By David Dorf-Oracle on Aug 18, 2010
My last few posting have focused on the social side of commerce, and the sites that enable shoppers to share information. Swipely, a social network for shoppers, just unveiled their site to the public today so I took it for a spin. The concept, which is similar to Blippy, allows shoppers to register a credit card to automatically broadcast purchases. In this case the retailer, location, and time are known but the user must add the product details. Alternatively, users can also forward e-receipts to Swipely.
Once purchases have been imported, users can add a description and rating and decide the degree of broadcast (e.g. none, Swipely network, Facebook, Twitter). Others can comment on purchases, add products to their wishlist, and ask questions.
I ordered some running shoes last night, so I decided to try the e-receipt route. I forwarded the receipt and received confirmation about 2 hours later that Swipely received the receipt. Another 30 minutes went by before the receipt was parsed and posted. I was surprised how long it took, but perhaps I'm just used to TripIt. Once the purchase was posted, it included an image and and description of the product from the website, but the date of purchase was wrong.
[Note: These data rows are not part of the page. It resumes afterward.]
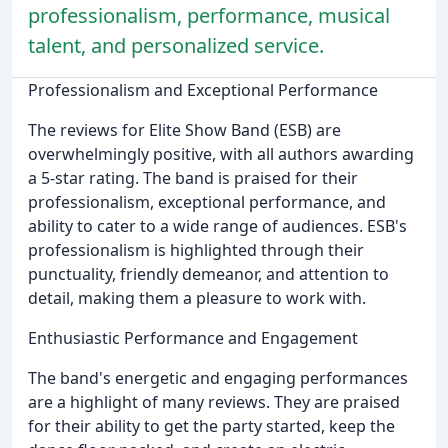
professionalism, performance, musical
talent, and personalized service.
Professionalism and Exceptional Performance
The reviews for Elite Show Band (ESB) are
overwhelmingly positive, with all authors awarding
a 5-star rating. The band is praised for their
professionalism, exceptional performance, and
ability to cater to a wide range of audiences. ESB's
professionalism is highlighted through their
punctuality, friendly demeanor, and attention to
detail, making them a pleasure to work with.
Enthusiastic Performance and Engagement
The band's energetic and engaging performances
are a highlight of many reviews. They are praised
for their ability to get the party started, keep the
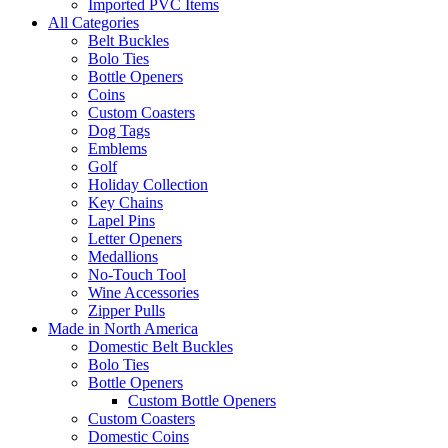
Imported PVC Items
All Categories
Belt Buckles
Bolo Ties
Bottle Openers
Coins
Custom Coasters
Dog Tags
Emblems
Golf
Holiday Collection
Key Chains
Lapel Pins
Letter Openers
Medallions
No-Touch Tool
Wine Accessories
Zipper Pulls
Made in North America
Domestic Belt Buckles
Bolo Ties
Bottle Openers
Custom Bottle Openers
Custom Coasters
Domestic Coins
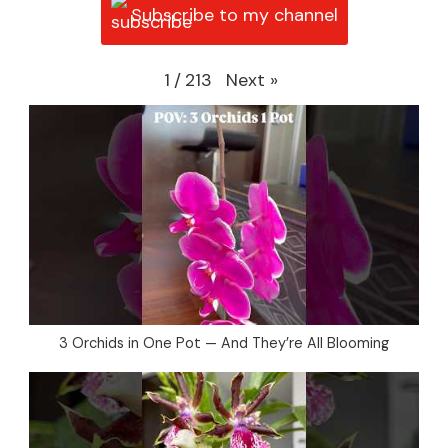
Subscribe to my channel
Next
»
1
/
213
3 Orchids in One Pot — And They’re All Blooming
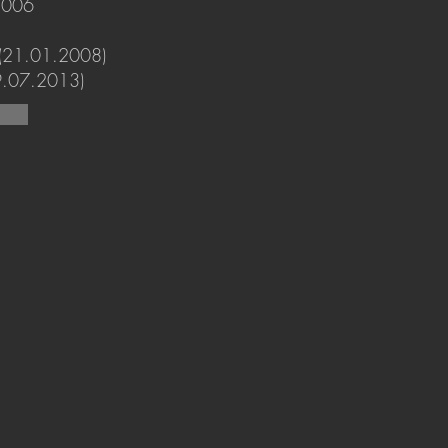
2006
 (21.01.2008)
19.07.2013)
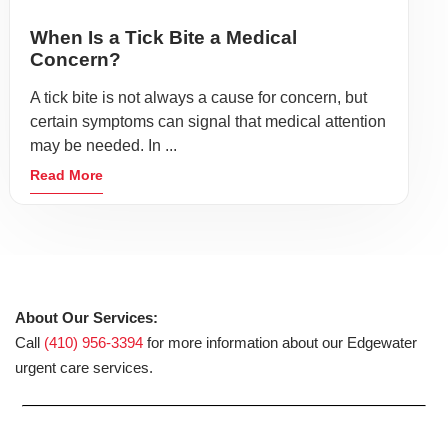
When Is a Tick Bite a Medical
Concern?
A tick bite is not always a cause for concern, but
certain symptoms can signal that medical attention
may be needed. In ...
Read More
About Our Services:
Call
(410) 956-3394
for more information about our Edgewater
urgent care services.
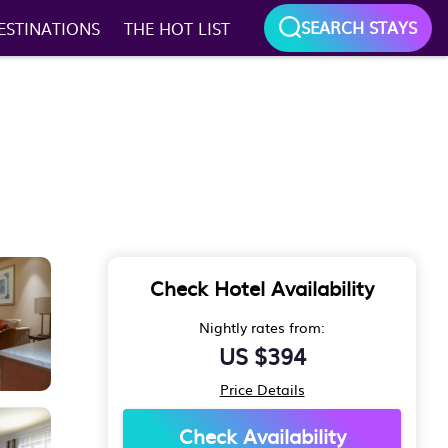
SEARCH STAYS
ESTINATIONS
THE HOT LIST
Check Hotel Availability
Nightly rates from:
US $394
Price Details
Check Availability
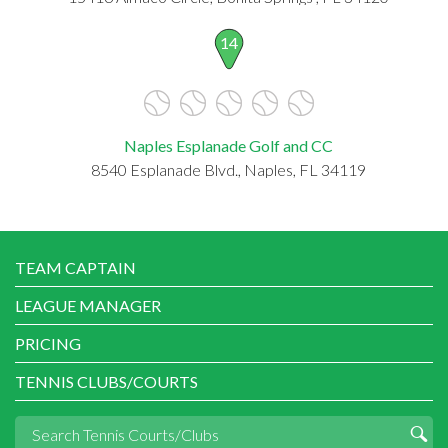
14
Naples Esplanade Golf and CC
8540 Esplanade Blvd., Naples, FL 34119
TEAM CAPTAIN
LEAGUE MANAGER
PRICING
TENNIS CLUBS/COURTS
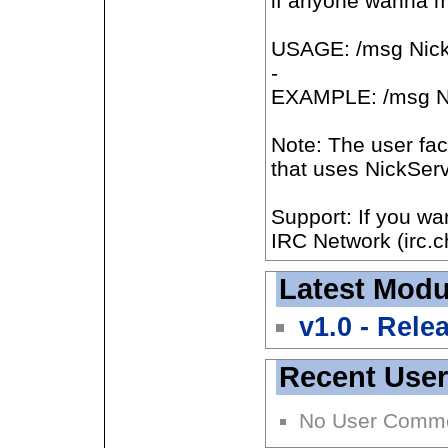
if anyone wanna mo
USAGE: /msg Nic
-
EXAMPLE: /msg 
Note: The user fa
that uses NickServ
Support: If you w
IRC Network (irc.c
Latest Modu
v1.0 - Rele
Recent Use
No User Comm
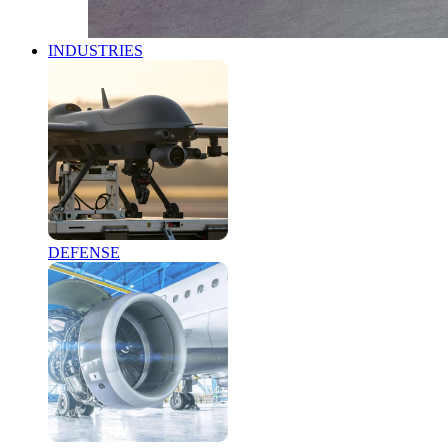
INDUSTRIES
DEFENSE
You can click on the retailer to see how many products have been reported sold by the retailer, and quickly see all the threads related to that retailer. You can do the same for products. But I can't really see why anyone would do this.
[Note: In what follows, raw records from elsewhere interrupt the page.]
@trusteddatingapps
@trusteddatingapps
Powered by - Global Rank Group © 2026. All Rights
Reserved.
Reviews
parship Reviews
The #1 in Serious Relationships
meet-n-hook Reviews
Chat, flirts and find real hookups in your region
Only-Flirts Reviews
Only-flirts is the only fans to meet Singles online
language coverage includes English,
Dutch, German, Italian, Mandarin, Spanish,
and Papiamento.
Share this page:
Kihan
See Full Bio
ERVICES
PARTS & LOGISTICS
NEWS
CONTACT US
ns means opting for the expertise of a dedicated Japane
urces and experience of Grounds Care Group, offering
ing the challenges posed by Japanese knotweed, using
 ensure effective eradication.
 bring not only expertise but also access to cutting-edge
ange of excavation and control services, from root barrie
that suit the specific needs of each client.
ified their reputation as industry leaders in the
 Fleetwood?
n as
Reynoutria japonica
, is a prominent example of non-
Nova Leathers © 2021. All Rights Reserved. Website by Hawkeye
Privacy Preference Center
The postings that come from credit card purchases just state the retailer, time, and possibly location. That makes them useless unless the user logs-in and augments the posting with the specific products purchased. I could care less that John Doe bought something at Amazon, but knowing that he bought StarCraft 2 might interest me.
I still find product reviews on Amazon easier to find, more informative, and generally more trustworthy. Until these social shopping networks find a way to make data very product specific, I'm not sure they will reach mainstream adoption. For now, they are just over-sharing information.